1. A device for measuring the performance of a filling screed for a floating floor, comprising:

the laser distance measuring device comprises an impact assembly, a laser distance measuring device and a laser distance measuring device, wherein the impact assembly is provided with the laser distance measuring device;

a carrier assembly disposed at a bottom of the impact assembly;

a data acquisition processor electrically connected with the laser range finder,

the impact assembly can fall down along the vertical direction, collide with the bearing assembly and continuously rebound, and the data acquisition processor determines the rigidity performance of the floating ground filling leveling layer based on the rebound height value measured by the laser range finder.

2. The apparatus for determining the performance of a floating ground filling screed according to claim 1, wherein said impact assembly comprises:

the guide rod is marked with size scales on the outer side;

the impact head is sleeved on the guide rod and can freely fall along the guide rod.

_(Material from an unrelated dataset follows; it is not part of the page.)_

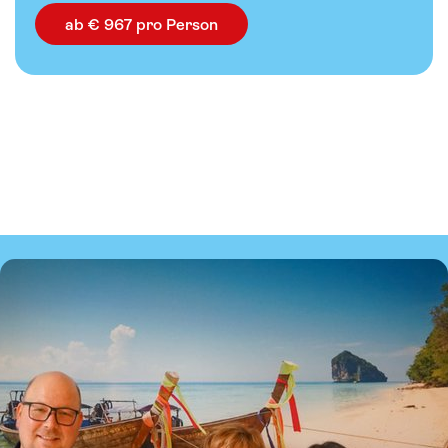
ab € 967 pro Person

3. The apparatus for measuring the filling level of a floating floor according to claim 2, wherein the lower end of the impact head is configured as a circular arc tip.

4. The apparatus for determining the performance of a floating ground filling screed according to claim 2, wherein said impact assembly further comprises: and the clamping fixer is arranged on the impact head so as to fix the impact head on different heights of the guide rod.

5. The apparatus for determining the filling leveling layer of a floating floor according to claim 2, wherein the laser rangefinder is installed inside and outside the guide bar, and a measuring path of the laser rangefinder is parallel to a central axis of the guide bar.

6. The apparatus of claim 2, wherein the laser rangefinder is configured to measure a distance between a top of the guide bar to the load bearing assembly and a distance between the top of the guide bar to a top of the impact head.

7. The apparatus for determining the performance of a floating floor filling screed according to any one of claims 2 to 6, wherein the load bearing assembly comprises: the pressure-bearing air bag is detachably arranged around the guide rod and is in contact with the outer wall of the guide rod.

8. The apparatus for determining the filling screed of a floating floor according to claim 7, wherein the load bearing assembly further comprises: bear the base, bear the base with the guide arm and the bottom of pressure-bearing gasbag can be dismantled and be connected.

9. The apparatus for measuring the filling level of a floating floor according to claim 2, further comprising: the level gauge is installed at the top end of the guide rod so as to adjust the verticality of the guide rod.

10. The apparatus of claim 1, wherein the data acquisition processor is configured to receive each of the rebound height values measured by the laser rangefinder to plot a measured rebound curve and to compare the measured rebound curve to a standard rebound curve to determine the stiffness properties of the floating ground filling screed.